Hundreds of aging Koreans desperately seek traces of husbands and fathers still lost to Japan's brutal colonial rule, 75 years after World War II ended.
South Korean Shin Yun-sun shows photos of her 92-year-old mother, Baek Bong-rye, during an interview at her house in Seoul, South Korea Wednesday, July 29, 2020. Shin, 75, has spent decades pestering government officials, digging into records and searching burial grounds on Russia’s desolate Sakhalin island, desperately searching for traces of a father she never met. Shin wants to bring back the remains of her presumably dead father for her ailing mother.
WWII ended with the Korean Peninsula divided into a Soviet-backed north and U.S.-backed south, and the devastating 1950-53 Korean War followed. In the ensuing decades, Cold War animosities saw the rival Koreas regularly threatening each other with war. Families thought their loved ones would return when Japan’s surrender in WWII cemented the Soviet Union’s full control over Sakhalin.

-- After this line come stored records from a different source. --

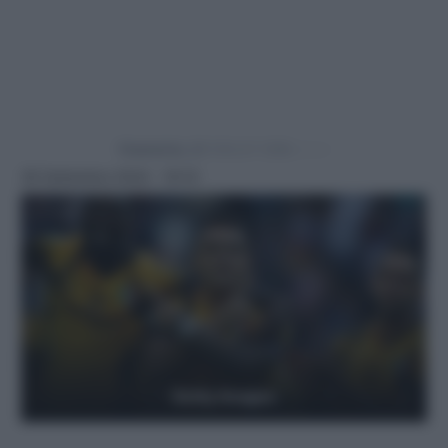
Powered by
28 Settembre 2024 - 19:10
Getty Images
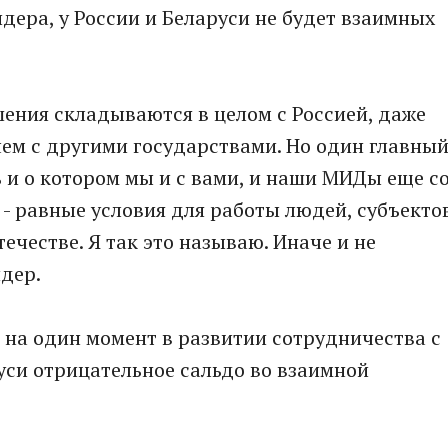
дера, у России и Беларуси не будет взаимных
шения складываются в целом с Россией, даже
 чем с другими государствами. Но один главны
 и о котором мы и с вами, и наши МИДы еще с
 - равные условия для работы людей, субъекто
честве. Я так это называю. Иначе и не
идер.
на один момент в развитии сотрудничества с
руси отрицательное сальдо во взаимной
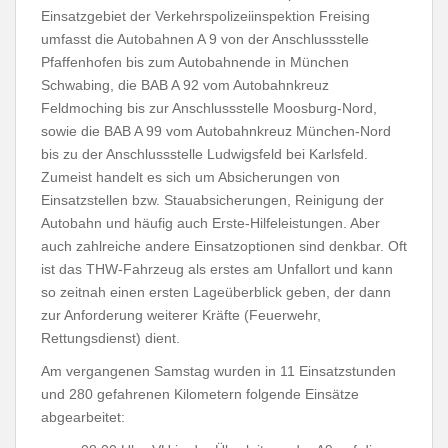
Einsatzgebiet der Verkehrspolizeiinspektion Freising
umfasst die Autobahnen A 9 von der Anschlussstelle
Pfaffenhofen bis zum Autobahnende in München
Schwabing, die BAB A 92 vom Autobahnkreuz
Feldmoching bis zur Anschlussstelle Moosburg-Nord,
sowie die BAB A 99 vom Autobahnkreuz München-Nord
bis zu der Anschlussstelle Ludwigsfeld bei Karlsfeld.
Zumeist handelt es sich um Absicherungen von
Einsatzstellen bzw. Stauabsicherungen, Reinigung der
Autobahn und häufig auch Erste-Hilfeleistungen. Aber
auch zahlreiche andere Einsatzoptionen sind denkbar. Oft
ist das THW-Fahrzeug als erstes am Unfallort und kann
so zeitnah einen ersten Lageüberblick geben, der dann
zur Anforderung weiterer Kräfte (Feuerwehr,
Rettungsdienst) dient.
Am vergangenen Samstag wurden in 11 Einsatzstunden
und 280 gefahrenen Kilometern folgende Einsätze
abgearbeitet:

While Soviet authorities offered the Korean workers Soviet or North Korean citizenship beginning in the 1950s, many chose to remain stateless in hopes of eventually returning to South Korea. Another searching family member, Lee Gwang-nam, 76, bears a striking resemblance to his missing father, who was conscripted on the same day as Shin’s father from their hometown of Imsil.